Secondly, minimally invasiveness and adequate drainage should be taken into account simultaneously. The internal opening should be completely closed. We shifted the musculocutaneous flap of the internal sphincter towards the distal side to displace the internal opening and fistula. The procedure of BEAS is quite similar to that of the transanal opening of intersphincteric space (TROPIS) procedure with a slight modification. Unlike TROPIS, the internal opening is processed by creating an intersphincteric space wound in BEAS and is closed by advancing the musculomucosal flap and EAS27. Then we sutured and fixed the EAS and the musculocutaneous flap with absorbable suture to close the DPIS and reduce the DPAS. The drainage of the DPIS and the DPAS is also a critical factor in the success of the operation. We should keep the LES approach open with a proper-length incision and confirm that the approach will lead to the cavity, facilitating the replacement of drainage after the operation. The results of our study showed that the average VAS-PS on POD 180 was 0.81 (SD 2.28; range, 0–4). The QoLAF-QS also showed that almost all the patients (93.75%) reached “no impact” on POD 180. Both the results of VAS-PS and QoLAF-QS suggest that smaller wound and higher quality of life can be achieved by using BEAS.

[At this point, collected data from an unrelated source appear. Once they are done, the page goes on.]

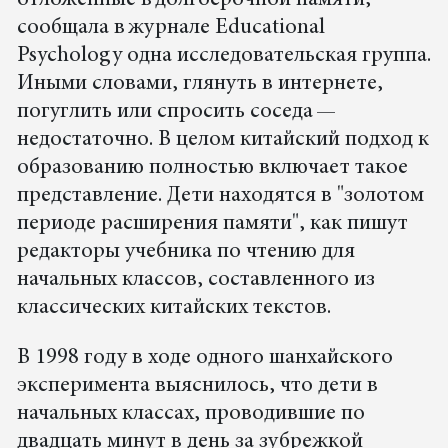
сообщала в журнале Educational
Psychology одна исследовательская группа.
Иными словами, глянуть в интернете,
погуглить или спросить соседа —
недостаточно. В целом китайский подход к
образованию полностью включает такое
представление. Дети находятся в "золотом
периоде расширения памяти", как пишут
редакторы учебника по чтению для
начальных классов, составленного из
классических китайских текстов.
В 1998 году в ходе одного шанхайского
эксперимента выяснилось, что дети в
начальных классах, проводившие по
двадцать минут в день за зубрежкой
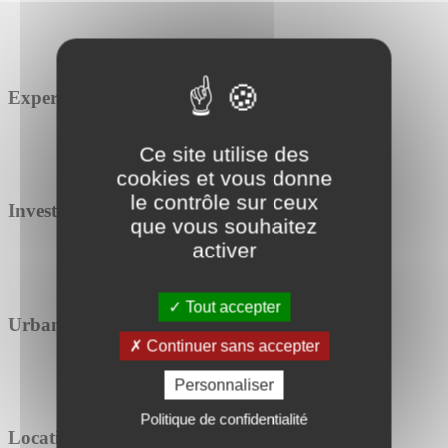
Expertise
Ce site utilise des
cookies et vous donne
le contrôle sur ceux
Investissement
que vous souhaitez
activer
Tout accepter
Urbanisme
Continuer sans accepter
Personnaliser
Politique de confidentialité
Location / Vente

Thirdly, patients can return to their normal life earlier with less pain. The results showed that only two patients used painkillers within three days after surgery, and only one patient had urinary retention, which indicated that BEAS had less damage to the pelvic floor muscles. The results also showed that the “Normal” level of Bristol stool scale increased from 89.58 to 100% on POD 90. We believe that this may be due to BEAS improving the local inflammation of the anus in HHAF, thus allowing the patient to defecate normally.

Still, there are several limitations to our study. This was a single-center study with a small sample size, which limits the external validity and repeatability of our results. Further large controlled clinical trials are needed to determine the effectiveness and safety of this procedure. When evaluating the success of wound healing and wound closure, subjective judgments were made. Postoperative MRI, re-epithelialization of wound tissue and other objective indicators were lacking in our current study. Finally, this was a preliminary pilot observational cohort study that focus mainly on the short-term clinical outcomes for this technique. However, we will design large comparative studies or clinical controlled studies with long-term outcomes including 2-year follow-up period for relapse in the future to further validate the effectiveness and safety of this procedure.

In summary, BEAS is effective in terms of short-term results in the treatment of primary or recurrent HHAF. Although BEAS achieves a lower short-term recurrence rate, the long-term recurrence rate still needs to be investigated. This procedure is worthy of further promotion and application.